Katie Price is right. Disabled people shouldn’t be forced off the internet by abuse
From: The Guardian
If the social media giants can’t cope with the sheer volume of spite, then it’s down to parliament to protect minority groups
What sort of person repeatedly picks on a disabled child in the most vicious and cruel of terms?
The answer, of course, is the sort of people the model Katie Price had in mind when she started campaigning for online abuse to become a specific criminal offence. Price’s 15-year-old son Harvey – who is blind, autistic and has Prader-Willi syndrome – has been hideously mocked and taunted. His mother quickly gathered more than 220,000 supportive signatures for a petition demanding online abuse be treated as a hate crime, and now the parliamentary petitions committee has accepted her argument that the law isn’t fit for purpose – or to be precise a part of that argument. (Price’s petition referred not just to disability but to homophobia, racism and even body-shaming of women; the MPs were careful to single out disability alone, arguing in their report that they didn’t want to cut across the work of others on the rest.)
Despite sympathetic noises from Downing Street, this is perhaps unlikely to become law any time soon. Even if the government could somehow tear itself away from Brexit, there are too many difficult questions here about the limits of free speech and the unwritten right to cause offence.

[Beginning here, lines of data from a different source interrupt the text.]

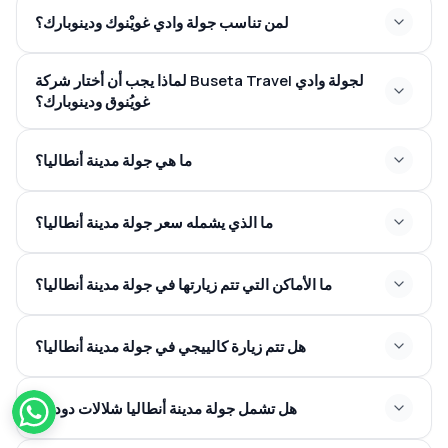
لمن تناسب جولة وادي غويْنوك ودينوبارك؟
لماذا يجب أن أختار شركة Buseta Travel لجولة وادي
غويُنوق ودينوبارك؟
ما هي جولة مدينة أنطاليا؟
ما الذي يشمله سعر جولة مدينة أنطاليا؟
ما الأماكن التي تتم زيارتها في جولة مدينة أنطاليا؟
هل تتم زيارة كالييجي في جولة مدينة أنطاليا؟
هل تشمل جولة مدينة أنطاليا شلالات دودن؟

But Price is right to challenge the Pandora’s box that social media companies have so carelessly (and profitably) opened, by creating platforms on which anyone can say anything to anyone with relative impunity. If not this, then what exactly are they going to do to cap the fountain of poison?
Platforms did not somehow invent prejudice, obviously. Every cruel, repellent attitude now up in lights on Twitter or Facebook was there before, festering in private conversations or lurking in the minds of those too embarrassed to say it to someone’s face. The need to tackle this deeper culture is reflected in the committee’s more general suggestion that images of disabled people should be routinely included in, for example, government advertising.
But by ensuring that what was previously muttered behind someone’s back can be thrust into their faces by strangers, social media companies have inadvertently weaponised prejudice. More than that, they have normalised it. Bullies see what others get away with saying in public, and are emboldened. And eventually the bullied slink away, deciding it’s just not worth trying to join in. To force disabled people who may already be housebound, isolated or lonely out of one of the few spaces in which they can easily engage with others on equal terms (not to mention a useful campaigning tool) feels particularly outrageous. Those who champion free speech at any price are all too often those who won’t have to pay that price themselves, because they don’t fall into the minority groups that are disproportionately on the sharp end.
But if the committee is right to say that self-regulation has failed, replacing it with something else is not easy. Should repeat offenders be banned from opening social media accounts, and if so should teenagers be treated differently from grown adults? What about trolls who turn out to have mental health issues themselves? How would you reduce vexatious complaints, in the kind of emotive Twitter spats that leave both sides claiming they have been victimised? These are all fair questions.
But it’s unfair to expect distressed parents to create oven-ready legislation; that’s where parliament is supposed to come in, refining ideas that well up from the public into something that works in practice. It’s clear from their rather feeble, clumsy efforts to enforce some belated rules of engagement that the big social media companies can’t realistically cope with the sheer volume of spite they attract. And as the petitions committee’s chair, Helen Jones, said, it is intolerable for disabled people to be driven off platforms by dumb prejudice while their victorious abusers are free to stay and pick their next victim. If not this, then what?